Había jugado. Pero, en ciertas carreras, su amante había podido jugar por él y no hay mucha distancia entre Longchamp y la calle Rivoli.
¿Un tubo de plomo, una masa de hierro? Todo el mundo puede procurarse uno y desembarazarse de él sin dificultad. Y todo el mundo, con un poco de habilidad, puede introducirse en un gran hotel sin hacerse notar.
¿El golpe de los anillos empeñados a los dos días? ¿El carné de apuestas de d'Oulmont?

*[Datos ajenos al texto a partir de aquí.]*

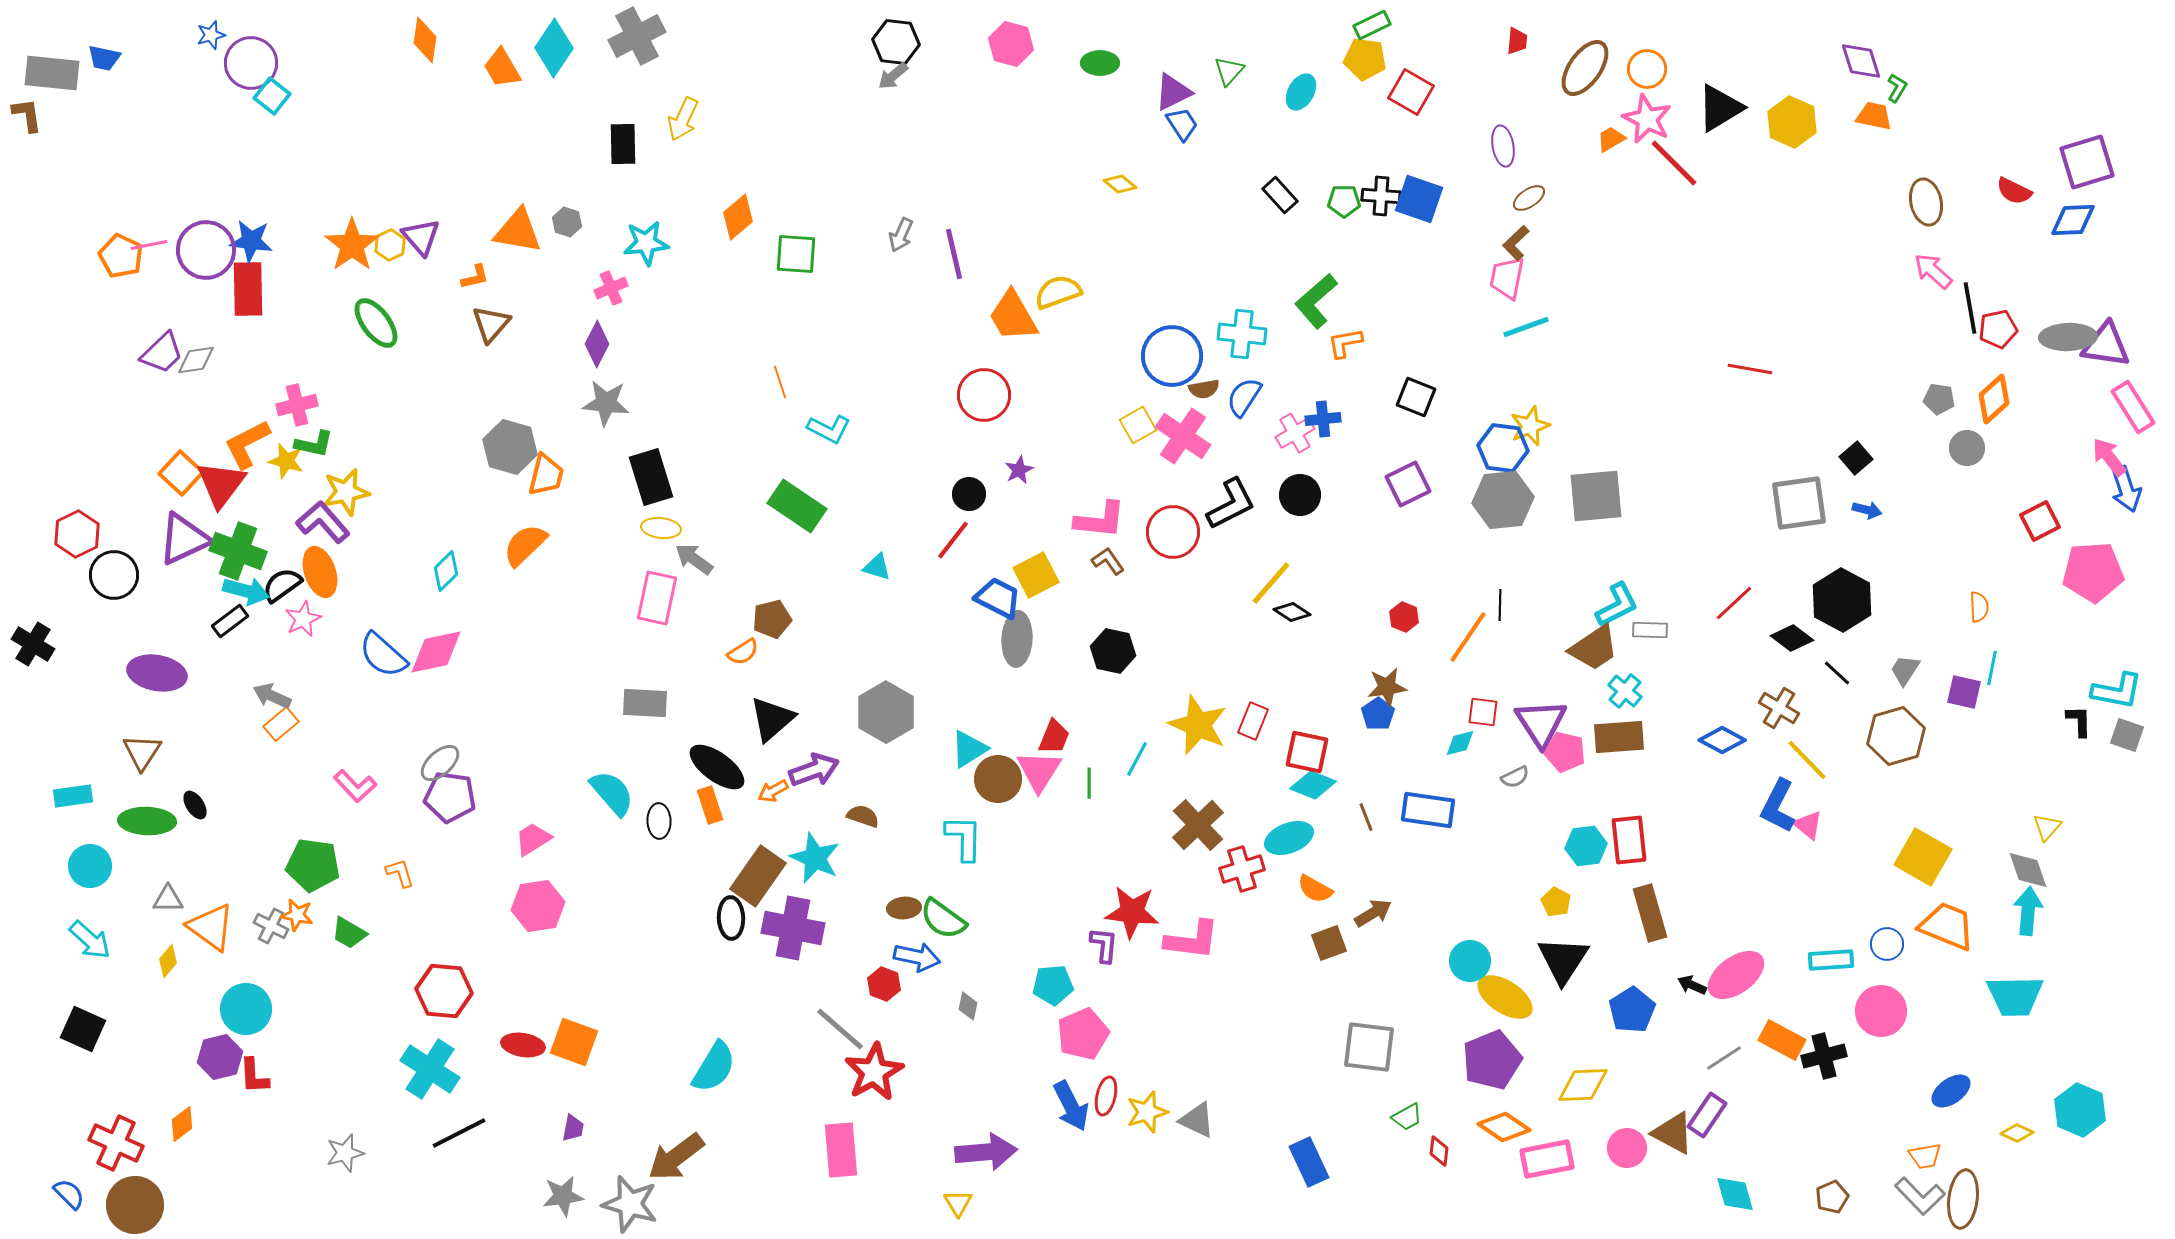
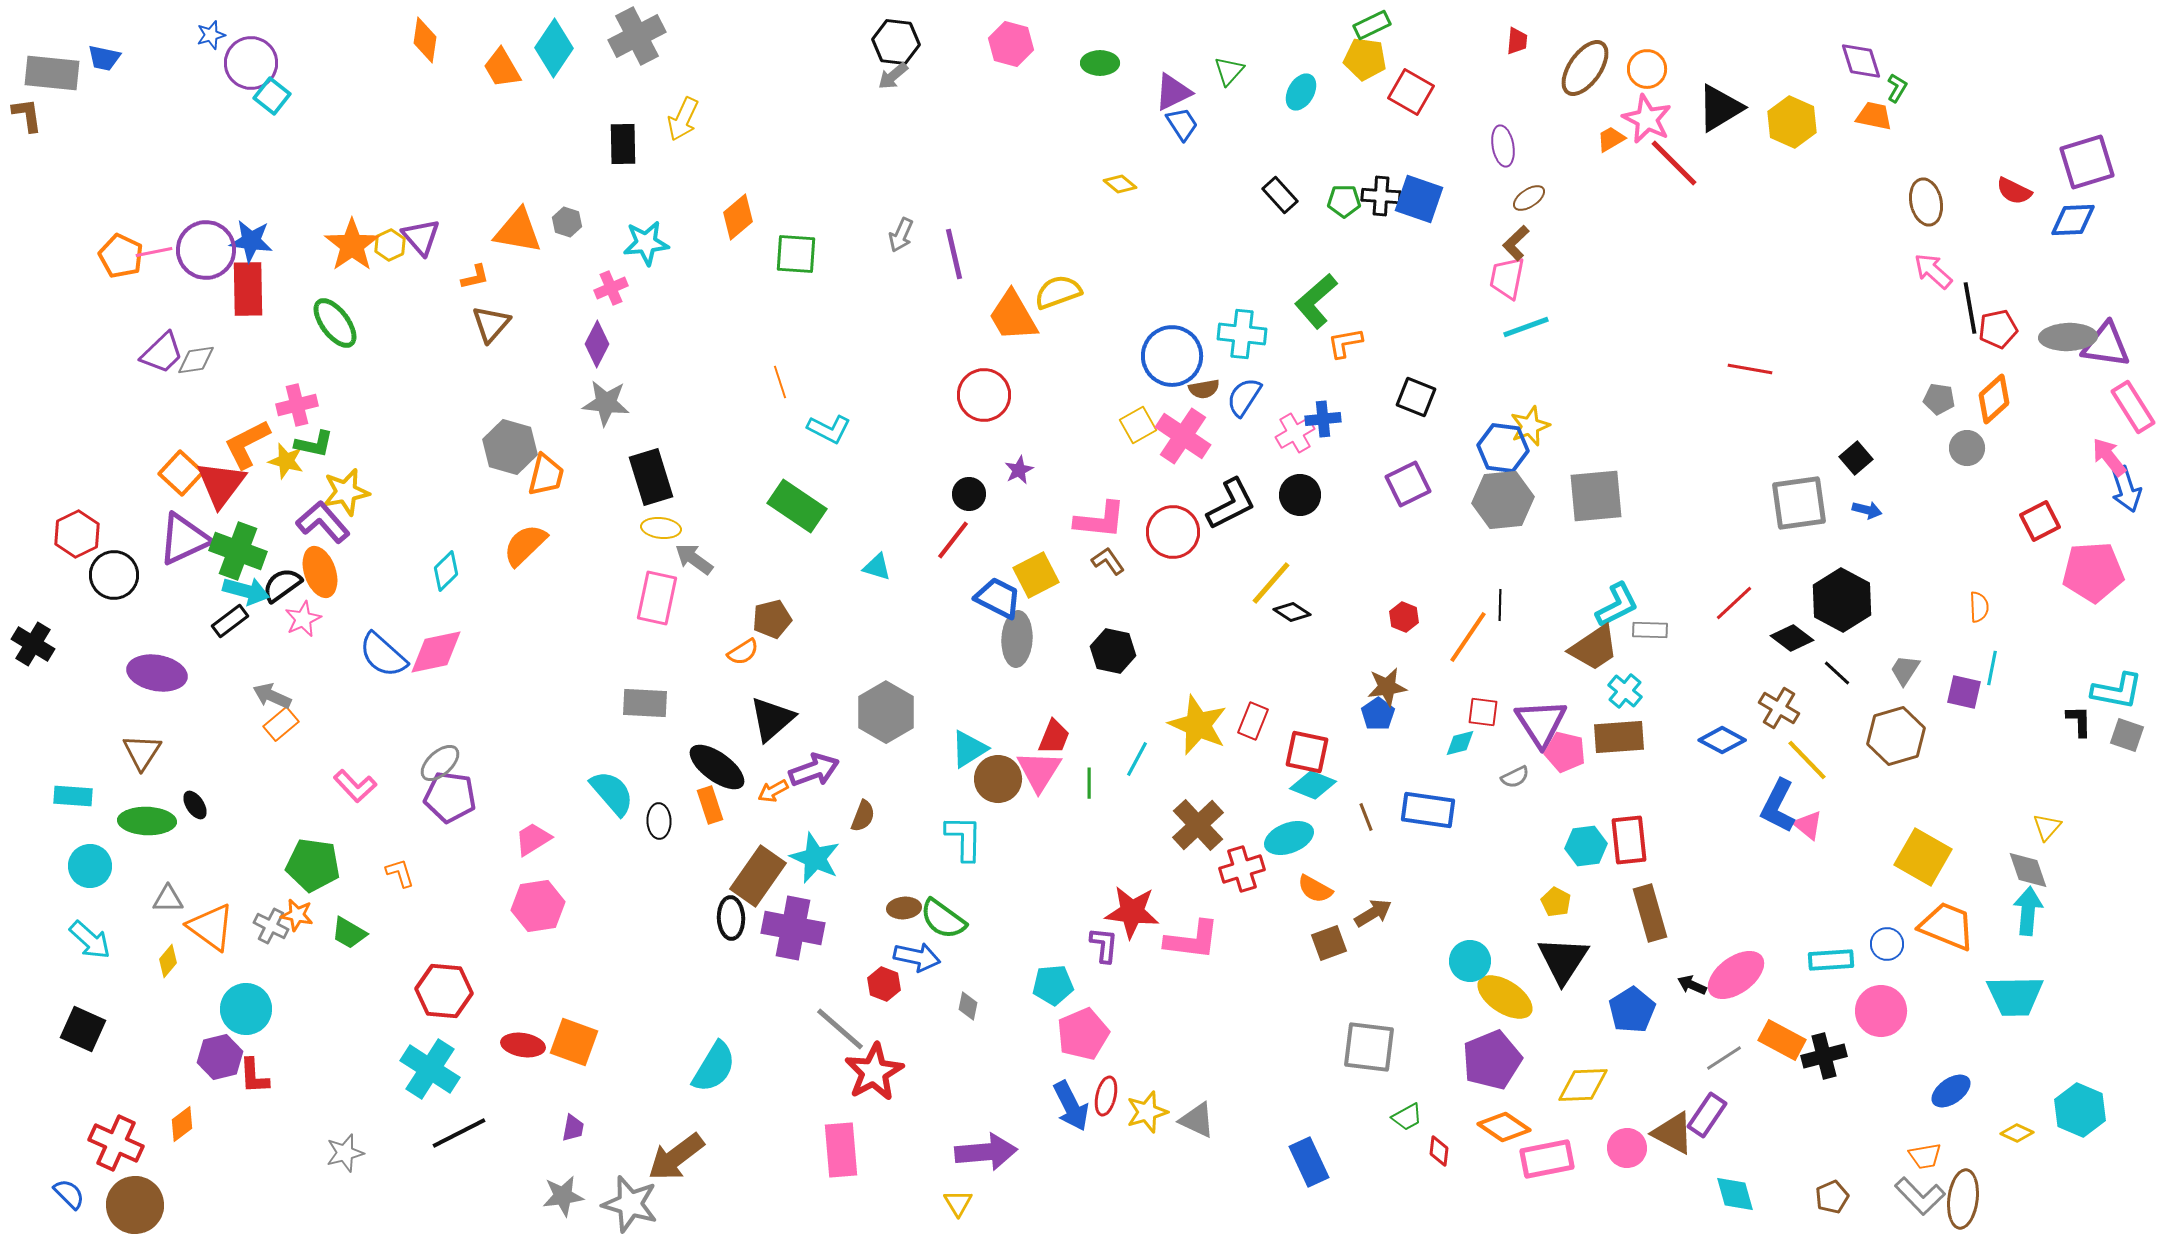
pink line at (149, 245): moved 5 px right, 7 px down
green ellipse at (376, 323): moved 41 px left
cyan rectangle at (73, 796): rotated 12 degrees clockwise
brown semicircle at (863, 816): rotated 92 degrees clockwise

-Usted mismo admite -decía este último- que mi buen tío recibía a veces mujeres en su cuarto. ¿Por qué no busca por ese lado?
Y, lógicamente, no había ni una fisura en su razonamiento. Tenía tan poco que, cuando se presentó en el Quai des Orfèvres, tras dos interrogatorios, y había manifestado el deseo de volver a Bélgica, se había visto obligado, a falta de elementos suficientes, a darle la autorización.
He aquí el porqué, desde hacía doce días, Maigret empleaba su vieja táctica: hacer seguir a su hombre paso a paso, minuto a minuto, de la mañana a la noche y de la noche a la mañana, hacerlo seguir ostensiblemente a fin de que el hastío, si se producía en uno de los dos campos, se produjese a su lado.
He aquí por qué también, aquella mañana, había tomado sitio en el compartimiento, frente al joven que, al verle, había esbozado un saludo y estaba obligado, durante horas, a representar la comedia de la desenvoltura.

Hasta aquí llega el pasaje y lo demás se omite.